#### WHAT TO DO:
Please print out the entries below unchanged and skip the images.

***** LISTED ENTRIES

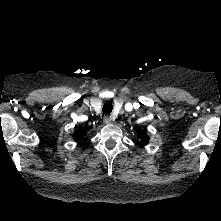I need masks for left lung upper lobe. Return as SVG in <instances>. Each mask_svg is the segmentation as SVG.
Returning <instances> with one entry per match:
<instances>
[{
	"label": "left lung upper lobe",
	"mask_w": 221,
	"mask_h": 221,
	"mask_svg": "<svg viewBox=\"0 0 221 221\" xmlns=\"http://www.w3.org/2000/svg\"><path fill=\"white\" fill-rule=\"evenodd\" d=\"M138 138H140V142H141L140 145L148 143L149 137L145 132H140L138 134Z\"/></svg>",
	"instance_id": "5c2ea615"
}]
</instances>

**********

#### OUTPUT FOR THIS EXERCISE:
I need masks for left lung upper lobe. Return as SVG in <instances>. Each mask_svg is the segmentation as SVG.
Returning <instances> with one entry per match:
<instances>
[{
	"label": "left lung upper lobe",
	"mask_w": 221,
	"mask_h": 221,
	"mask_svg": "<svg viewBox=\"0 0 221 221\" xmlns=\"http://www.w3.org/2000/svg\"><path fill=\"white\" fill-rule=\"evenodd\" d=\"M138 138H140V142H141L140 145L148 143L149 137L145 132H140L138 134Z\"/></svg>",
	"instance_id": "5c2ea615"
}]
</instances>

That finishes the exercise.